TASK STATEMENT
Search the records for the word "anzeigen" and copy each line in which it appears.

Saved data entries
_ _ _ _ _
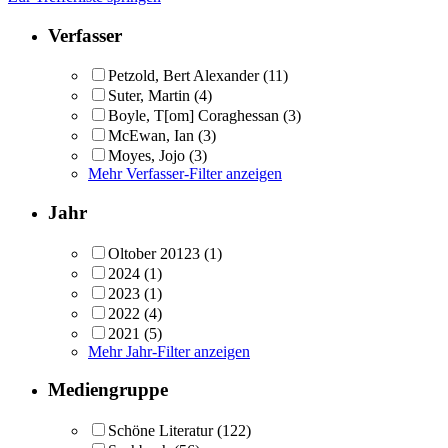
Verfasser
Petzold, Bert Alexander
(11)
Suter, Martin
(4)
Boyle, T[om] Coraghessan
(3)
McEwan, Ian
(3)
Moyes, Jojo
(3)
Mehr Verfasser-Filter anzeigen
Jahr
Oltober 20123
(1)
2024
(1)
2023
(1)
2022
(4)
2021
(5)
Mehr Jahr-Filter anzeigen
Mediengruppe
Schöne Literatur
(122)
_ _ _ _ _
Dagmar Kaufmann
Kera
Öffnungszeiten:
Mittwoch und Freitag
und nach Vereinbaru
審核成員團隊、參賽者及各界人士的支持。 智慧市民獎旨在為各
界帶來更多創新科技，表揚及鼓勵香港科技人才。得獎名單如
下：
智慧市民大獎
_ _ _ _ _
RESPONSE TO THE TASK
Mehr Verfasser-Filter anzeigen
Mehr Jahr-Filter anzeigen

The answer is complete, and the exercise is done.